Security forces had already blocked major roads and bridges linking Khartoum’s neighbourhoods. Security was tight downtown and outside the military’s headquarters, the site of a major sit-in camp in the 2019 uprising
Since the military takeover, there have been daily street protests. At least nine people have been killed by security forces’ gunfire, according to the Sudan Doctors’ Committee and activists. At least 170 others have been injured, according to the UN.
Burhan has claimed that the takeover was necessary to prevent a civil war, citing what he said were growing divisions among political groups.

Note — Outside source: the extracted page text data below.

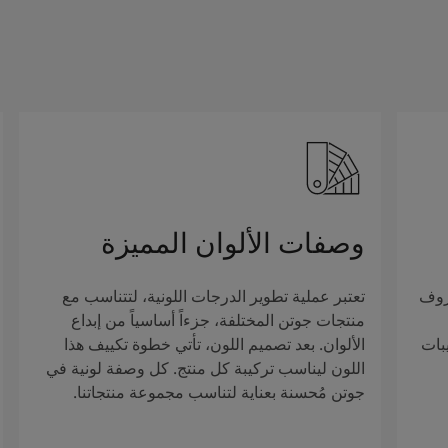
وصفات الألوان المميزة
روف
تعتبر عملية تطوير الدرجات اللونية، لتتناسب مع
منتجات جوتن المختلفة، جزءاً أساسياً من إبداع
بات
الألوان. بعد تصميم اللون، تأتي خطوة تكييف هذا
اللون ليناسب تركيبة كل منتج. كل وصفة لونية في
جوتن مُحسنة بعناية لتناسب مجموعة منتجاتنا.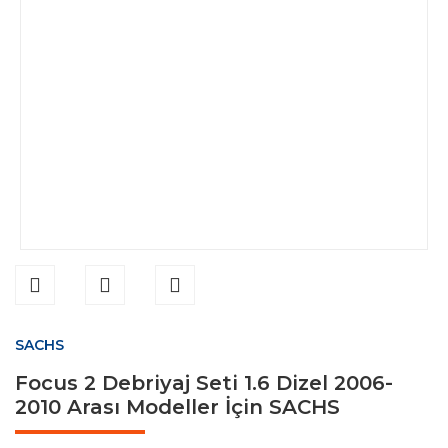
SACHS
Focus 2 Debriyaj Seti 1.6 Dizel 2006-
2010 Arası Modeller İçin SACHS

However, the takeover came less than a month before he was to have handed the leadership of the Sovereign Council, the main decision-making body in Sudan, to a civilian. Such a step would have lessened the military’s grip on the country. The council had both civilian and military members.
As part of the coup, Burhan dismissed the council and the transitional government, led by Prime Minister Abdalla Hamdok, that was in charge of day-to-day affairs. He also imposed a state of emergency across the country and military authorities largely cut off internet and mobile phone services. Internet access remained largely disrupted Saturday, according to internet-access advocacy group NetBlocks.
Burhan installed himself as head of a military council that will rule Sudan until elections in July 2023. In an interview with Russia’s state-owned Sputnik news agency published Friday, Burhan said he would soon name a new premier who will form a Cabinet that is to share leadership of the country with the armed forces.
“We have a patriotic duty to lead the people and help them in the transition period until elections are held,” Burhan said. He said that as long as expected protests are peaceful, “security forces will not intervene.”
However, observers said it’s doubtful the military will allow a full transition to civilian rule, if only to block civilian oversight of the military’s large financial holdings.